[Start of Attachment]

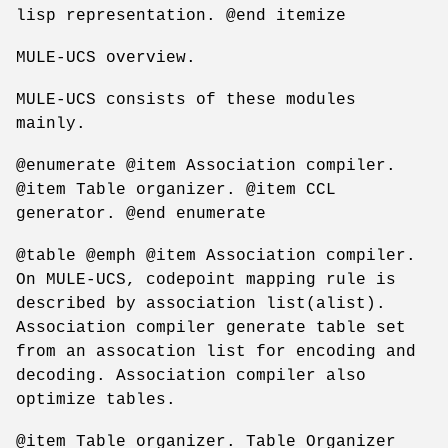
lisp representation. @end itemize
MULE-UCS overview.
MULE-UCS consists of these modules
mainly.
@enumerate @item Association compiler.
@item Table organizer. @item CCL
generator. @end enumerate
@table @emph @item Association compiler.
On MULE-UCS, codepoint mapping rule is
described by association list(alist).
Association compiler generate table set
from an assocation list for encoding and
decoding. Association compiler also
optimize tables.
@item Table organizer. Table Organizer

[End of Attachment]
[Start of Attachment]

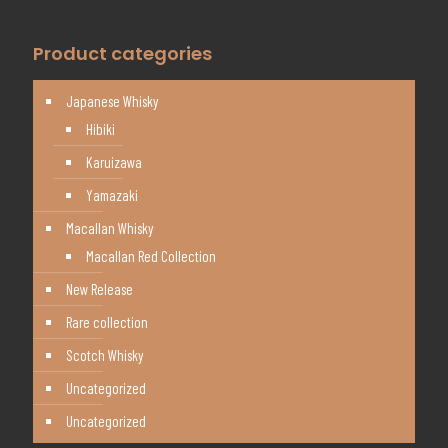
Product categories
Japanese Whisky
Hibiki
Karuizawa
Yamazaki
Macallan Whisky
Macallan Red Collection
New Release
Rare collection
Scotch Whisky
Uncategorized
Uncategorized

[End of Attachment]
[Start of Attachment]

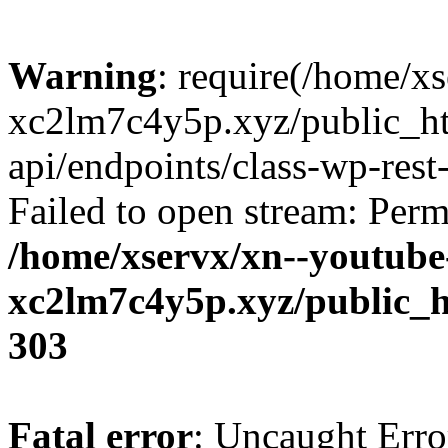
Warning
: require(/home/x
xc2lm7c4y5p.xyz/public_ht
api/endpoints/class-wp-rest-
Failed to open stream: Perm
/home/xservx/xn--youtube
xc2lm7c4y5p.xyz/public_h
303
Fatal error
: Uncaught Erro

[End of Attachment]

## TASK TO COMPLETE
Considering only the material above, set down every line from the one with "lisp representation. @end itemize" to the one with "organizer. Table Organizer", inclusive, exactly as written.

## RESPONSE AREA
lisp representation. @end itemize
MULE-UCS overview.
MULE-UCS consists of these modules
mainly.
@enumerate @item Association compiler.
@item Table organizer. @item CCL
generator. @end enumerate
@table @emph @item Association compiler.
On MULE-UCS, codepoint mapping rule is
described by association list(alist).
Association compiler generate table set
from an assocation list for encoding and
decoding. Association compiler also
optimize tables.
@item Table organizer. Table Organizer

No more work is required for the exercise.